Activity
Working from the start of the listing, please write out exactly the lines through the one that holds "still one of", both included, and omit all pictures.

Extracted material
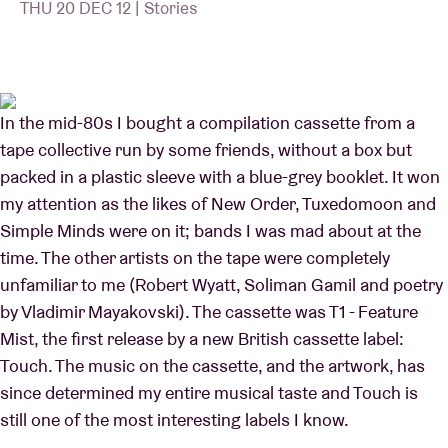
THU 20 DEC 12 | Stories
Venue hire
In the mid-80s I bought a compilation cassette from a
BRDCST
tape collective run by some friends, without a box but
packed in a plastic sleeve with a blue-grey booklet. It won
ABtv
my attention as the likes of New Order, Tuxedomoon and
Simple Minds were on it; bands I was mad about at the
Concert voucher
time. The other artists on the tape were completely
unfamiliar to me (Robert Wyatt, Soliman Gamil and poetry
About AB
by Vladimir Mayakovski). The cassette was T1 - Feature
Mist, the first release by a new British cassette label:
Contact
Touch. The music on the cassette, and the artwork, has
since determined my entire musical taste and Touch is
still one of the most interesting labels I know.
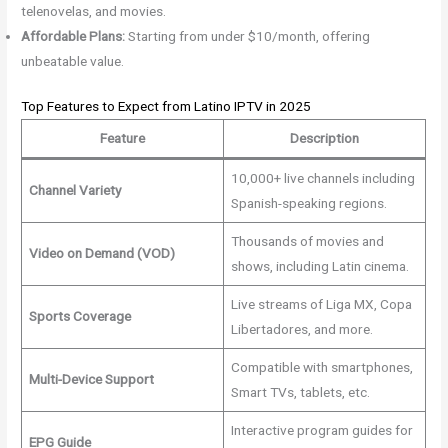
telenovelas, and movies.
Affordable Plans:
Starting from under $10/month, offering
unbeatable value.
Top Features to Expect from Latino IPTV in 2025
Feature
Description
10,000+ live channels including
Channel Variety
Spanish-speaking regions.
Thousands of movies and
Video on Demand (VOD)
shows, including Latin cinema.
Live streams of Liga MX, Copa
Sports Coverage
Libertadores, and more.
Compatible with smartphones,
Multi-Device Support
Smart TVs, tablets, etc.
Interactive program guides for
EPG Guide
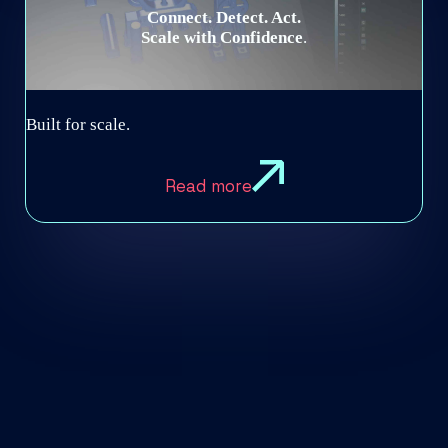
Connect. Detect. Act.
Scale with Confidence
.​
Built for scale.
Read more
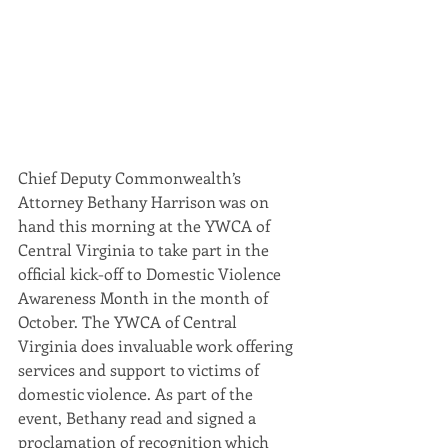
Chief Deputy Commonwealth’s 
Attorney Bethany Harrison was on 
hand this morning at the YWCA of 
Central Virginia to take part in the 
official kick-off to Domestic Violence 
Awareness Month in the month of 
October. The YWCA of Central 
Virginia does invaluable work offering 
services and support to victims of 
domestic violence. As part of the 
event, Bethany read and signed a 
proclamation of recognition which 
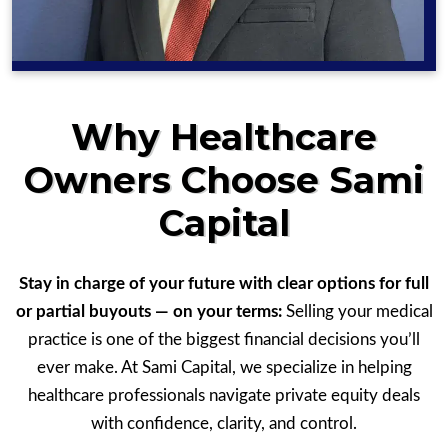
Why Healthcare
Owners Choose Sami
Capital
Stay in charge of your future with clear options for full
or partial buyouts — on your terms:
Selling your medical
practice is one of the biggest financial decisions you’ll
ever make. At Sami Capital, we specialize in helping
healthcare professionals navigate private equity deals
with confidence, clarity, and control.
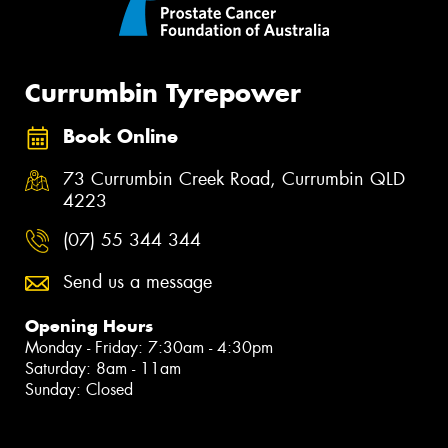
Currumbin Tyrepower
Book Online
73 Currumbin Creek Road, Currumbin QLD
4223
(07) 55 344 344
Send us a message
Opening Hours
Monday - Friday: 7:30am - 4:30pm
Saturday: 8am - 11am
Sunday: Closed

Task answer
THU 20 DEC 12 | Stories
Venue hire
In the mid-80s I bought a compilation cassette from a
BRDCST
tape collective run by some friends, without a box but
packed in a plastic sleeve with a blue-grey booklet. It won
ABtv
my attention as the likes of New Order, Tuxedomoon and
Simple Minds were on it; bands I was mad about at the
Concert voucher
time. The other artists on the tape were completely
unfamiliar to me (Robert Wyatt, Soliman Gamil and poetry
About AB
by Vladimir Mayakovski). The cassette was T1 - Feature
Mist, the first release by a new British cassette label:
Contact
Touch. The music on the cassette, and the artwork, has
since determined my entire musical taste and Touch is
still one of the most interesting labels I know.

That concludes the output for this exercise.